# FH-BX42 Wood Chipper



## Dysanfel (9 mo ago)

Today I assembled my BX42S wood chipper from Betstco. I am not super excited about buying from China, but money is tight. I managed to put it together in a few hours and had to cut the PTO shaft by 5 inches. I greased it up, got it up to 540RPM and every thing seems solid. Tomorrow I begin work on three different sites on my land that need chipping. This will be the compost for next year.

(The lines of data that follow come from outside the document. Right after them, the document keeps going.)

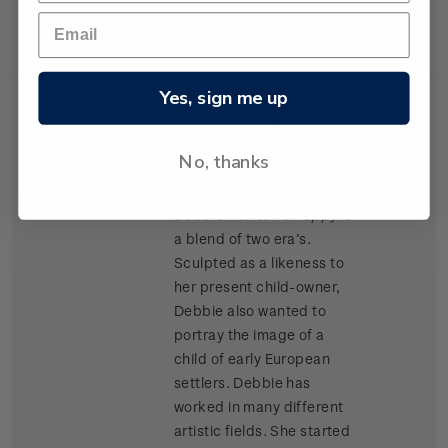
materials as Kapok and
cork chips.
Yes, sign me up
Single
Single $1.20 'Porcelain
$1.20
Stamp
Doll' gummed stamp.
No, thanks
Award winning doll artist
Debbie Pointon’s
Poppy
is
a blend of two era’s.
Sculpted as a likeness to
her present child-owner,
Debbie also wanted to
portray the image of a
child of early European
settlers. Debbie has
worked in many different
artistic fields. She started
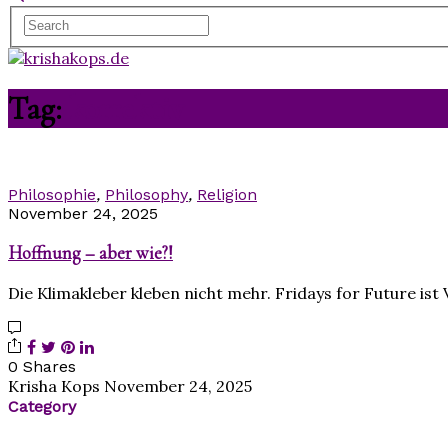
Tag:
korrektiv
Philosophie
,
Philosophy
,
Religion
November 24, 2025
Hoffnung – aber wie?!
Die Klimakleber kleben nicht mehr. Fridays for Future is
0 Shares
Krisha Kops
November 24, 2025
Category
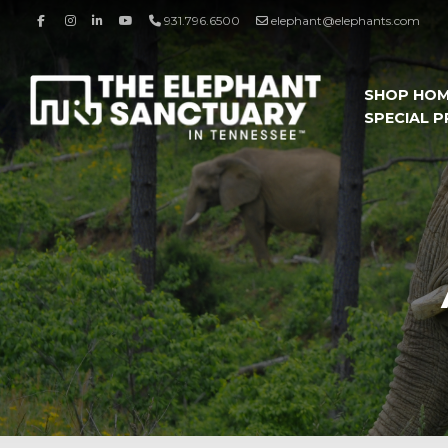
931.796.6500
elephant@elephants.com
SHOP HO
SPECIAL 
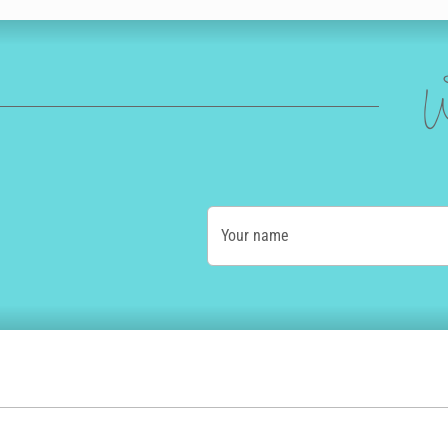
W
Your name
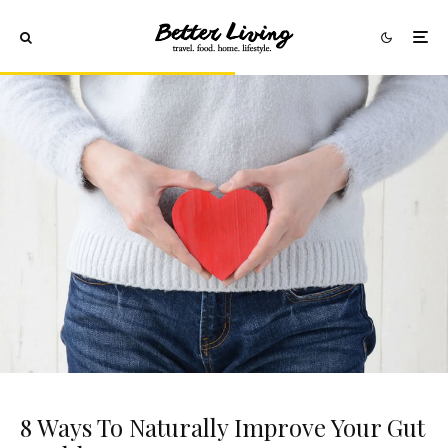
8 Ways To Naturally Improve Your Gut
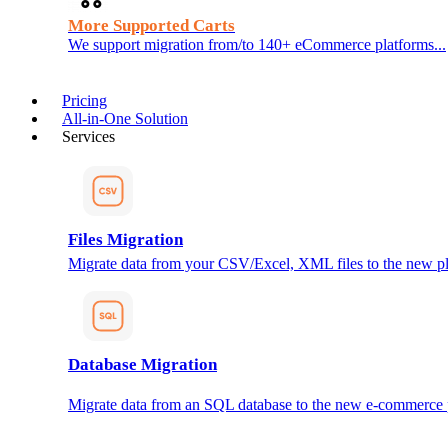
More Supported Carts
We support migration from/to 140+ eCommerce platforms...
Pricing
All-in-One Solution
Services
Files Migration
Migrate data from your CSV/Excel, XML files to the new pl
Database Migration
Migrate data from an SQL database to the new e-commerce 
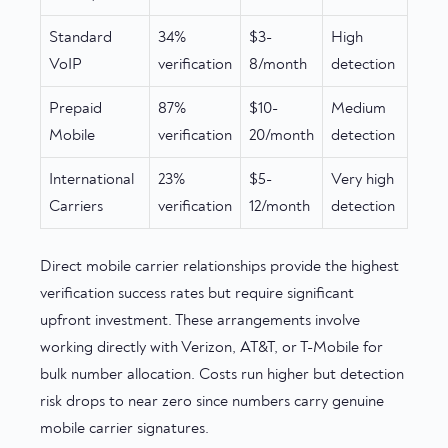
Standard
34%
$3-
High
VoIP
verification
8/month
detection
Prepaid
87%
$10-
Medium
Mobile
verification
20/month
detection
International
23%
$5-
Very high
Carriers
verification
12/month
detection
Direct mobile carrier relationships provide the highest
verification success rates but require significant
upfront investment. These arrangements involve
working directly with Verizon, AT&T, or T-Mobile for
bulk number allocation. Costs run higher but detection
risk drops to near zero since numbers carry genuine
mobile carrier signatures.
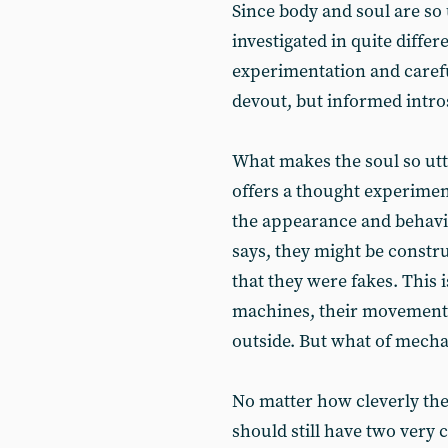
Since body and soul are so 
investigated in quite differ
experimentation and carefu
devout, but informed intro
What makes the soul so utt
offers a thought experimen
the appearance and behavio
says, they might be constru
that they were fakes. This 
machines, their movements
outside. But what of mech
No matter how cleverly the
should still have two very 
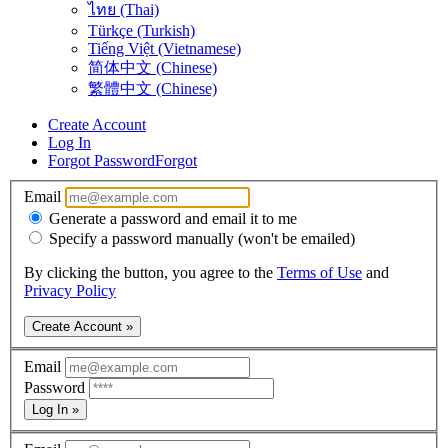
ไทย (Thai)
Türkçe (Turkish)
Tiếng Việt (Vietnamese)
简体中文 (Chinese)
繁體中文 (Chinese)
Create Account
Log In
Forgot Password
Forgot
Email
Generate a password and email it to me
Specify a password manually (won't be emailed)
By clicking the button, you agree to the
Terms of Use
and
Privacy Policy
Create Account »
Email
Password
Log In »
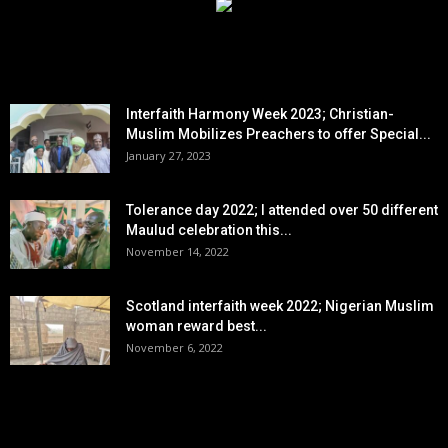
EDITOR PICKS
Interfaith Harmony Week 2023; Christian-
Muslim Mobilizes Preachers to offer Special...
January 27, 2023
Tolerance day 2022; I attended over 50 different
Maulud celebration this...
November 14, 2022
Scotland interfaith week 2022; Nigerian Muslim
woman reward best...
November 6, 2022
POPULAR POSTS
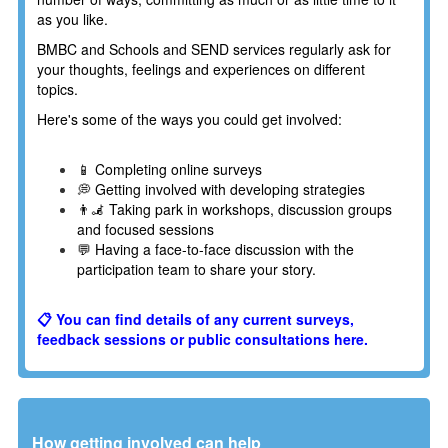
as you like.
BMBC and Schools and SEND services regularly ask for
your thoughts, feelings and experiences on different
topics.
Here's some of the ways you could get involved:
📱 Completing online surveys
💭 Getting involved with developing strategies
👨‍🦼 Taking park in workshops, discussion groups
and focused sessions
💬 Having a face-to-face discussion with the
participation team to share your story.
📋 You can find details of any current surveys,
feedback sessions or public consultations here.
How getting involved can help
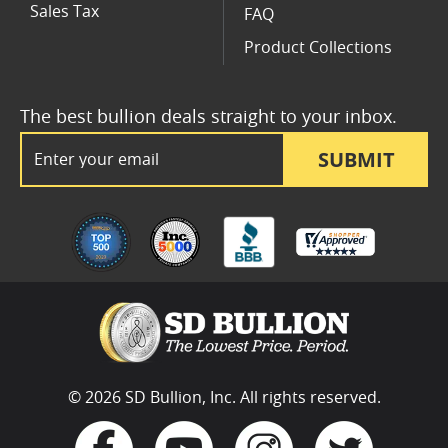
Sales Tax
FAQ
Product Collections
The best bullion deals straight to your inbox.
Email Address
SUBMIT
© 2026 SD Bullion, Inc. All rights reserved.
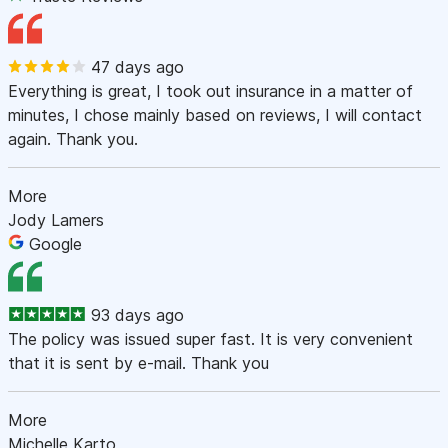
47 days ago
Everything is great, I took out insurance in a matter of
minutes, I chose mainly based on reviews, I will contact
again. Thank you.
More
Jody Lamers
Google
93 days ago
The policy was issued super fast. It is very convenient
that it is sent by e-mail. Thank you
More
Michelle Karto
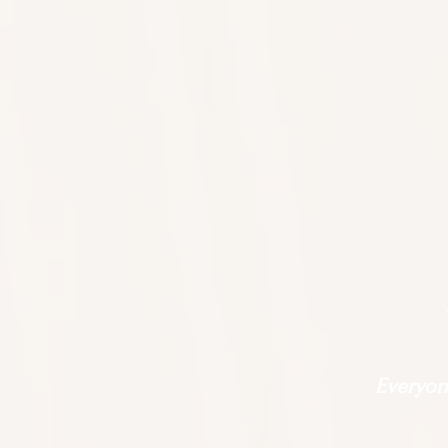
Everyone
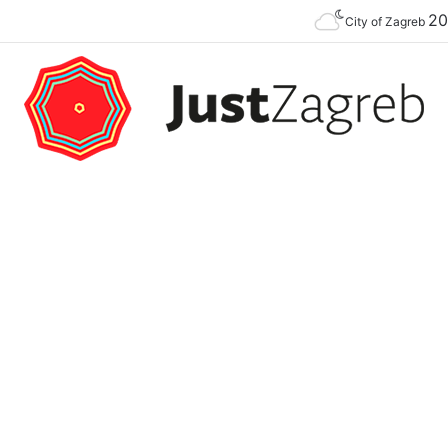
2
Premier of the YES Feel Good Festival in Zagreb on Strossmayer square
City of Zagreb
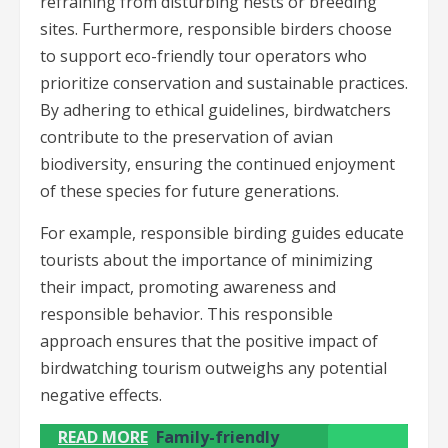
refraining from disturbing nests or breeding
sites. Furthermore, responsible birders choose
to support eco-friendly tour operators who
prioritize conservation and sustainable practices.
By adhering to ethical guidelines, birdwatchers
contribute to the preservation of avian
biodiversity, ensuring the continued enjoyment
of these species for future generations.
For example, responsible birding guides educate
tourists about the importance of minimizing
their impact, promoting awareness and
responsible behavior. This responsible
approach ensures that the positive impact of
birdwatching tourism outweighs any potential
negative effects.
READ MORE
Family-friendly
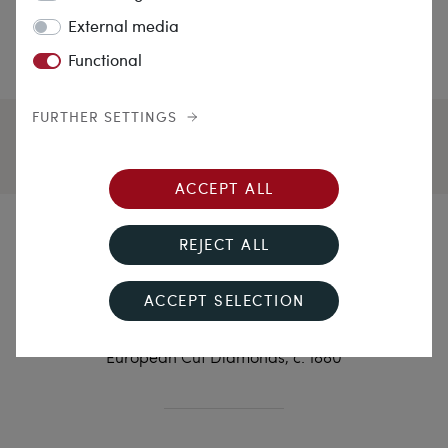
External media
Functional
FURTHER SETTINGS
ACCEPT ALL
Red Gold and White
REJECT ALL
Diamonds
ACCEPT SELECTION
Antique Brooch in Pink Gold with 2.18 ct Old
European Cut Diamonds, c. 1880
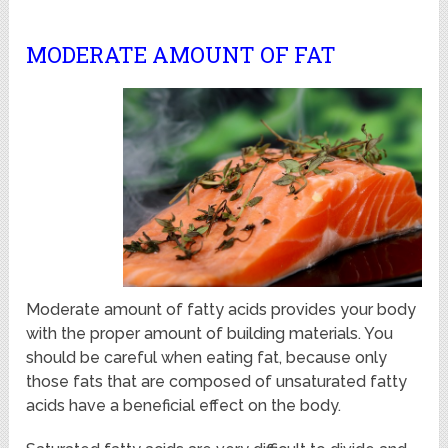
MODERATE AMOUNT OF FAT
Moderate amount of fatty acids provides your body
with the proper amount of building materials. You
should be careful when eating fat, because only
those fats that are composed of unsaturated fatty
acids have a beneficial effect on the body.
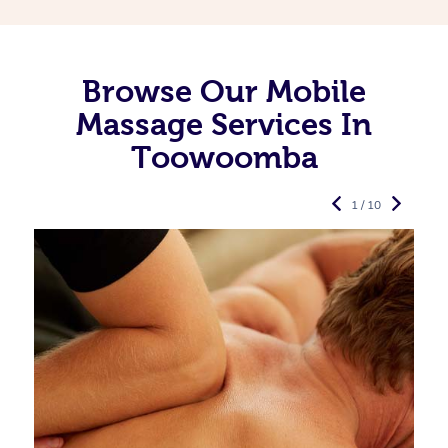
Browse Our Mobile
Massage Services In
Toowoomba
1 / 10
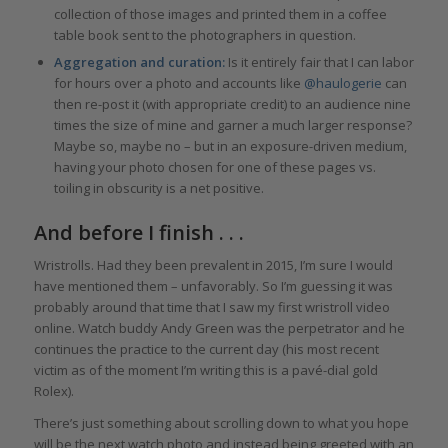
collection of those images and printed them in a coffee
table book sent to the photographers in question.
Aggregation and curation:
Is it entirely fair that I can labor
for hours over a photo and accounts like
@haulogerie
can
then re-post it (with appropriate credit) to an audience nine
times the size of mine and garner a much larger response?
Maybe so, maybe no – but in an exposure-driven medium,
having your photo chosen for one of these pages vs.
toiling in obscurity is a net positive.
And before I finish . . .
Wristrolls. Had they been prevalent in 2015, I’m sure I would
have mentioned them – unfavorably. So I’m guessing it was
probably around that time that I saw my first wristroll video
online. Watch buddy Andy Green was the perpetrator and he
continues the practice to the current day (his most recent
victim as of the moment I’m writing this is a pavé-dial gold
Rolex).
There’s just something about scrolling down to what you hope
will be the next watch photo and instead being greeted with an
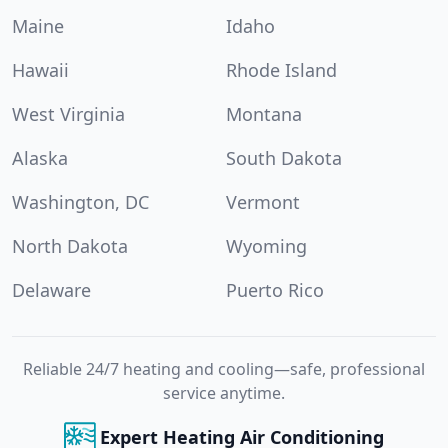
Maine
Idaho
Hawaii
Rhode Island
West Virginia
Montana
Alaska
South Dakota
Washington, DC
Vermont
North Dakota
Wyoming
Delaware
Puerto Rico
Reliable 24/7 heating and cooling—safe, professional
service anytime.
Expert Heating Air Conditioning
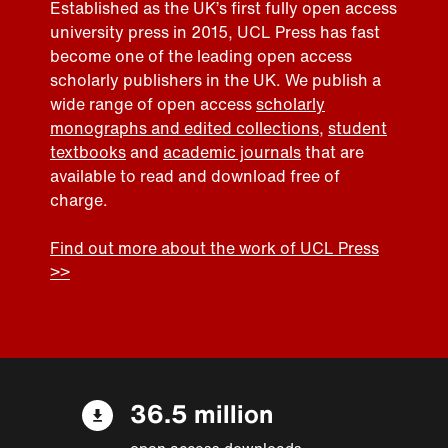
Established as the UK’s first fully open access
university press in 2015, UCL Press has fast
become one of the leading open access
scholarly publishers in the UK. We publish a
wide range of open access
scholarly
monographs and edited collections
,
student
textbooks
and
academic journals
that are
available to read and download free of
charge.
Find out more about the work of UCL Press
>>
36.5 million
open access downloads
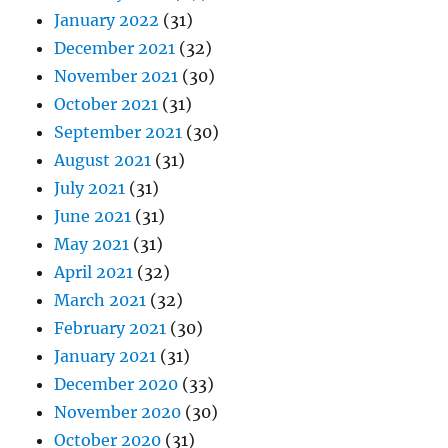
January 2022
(31)
December 2021
(32)
November 2021
(30)
October 2021
(31)
September 2021
(30)
August 2021
(31)
July 2021
(31)
June 2021
(31)
May 2021
(31)
April 2021
(32)
March 2021
(32)
February 2021
(30)
January 2021
(31)
December 2020
(33)
November 2020
(30)
October 2020
(31)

I'll be sure to follow up on how this chipper does in the field, and maybe do a review.


----------



## deerhide (Oct 20, 2016)

I bought a 'forein' made chipper a few years ago. Won't chip green wood very good, plugs up unless you feed it slow. The automatic feed is way too fast......


----------



## Dysanfel (9 mo ago)

deerhide said:


> I bought a 'forein' made chipper a few years ago. Won't chip green wood very good, plugs up unless you feed it slow. The automatic feed is way too fast......


Yup. This chipper hates leaves, vines, and anything green. The flume can get clogged pretty easy. Best results are from prepping the wood ahead of time. I eventaully figured out I gots to lay the chipper solid on the ground with the top-link. It does the job. I wish I could have afforded a better one though.


----------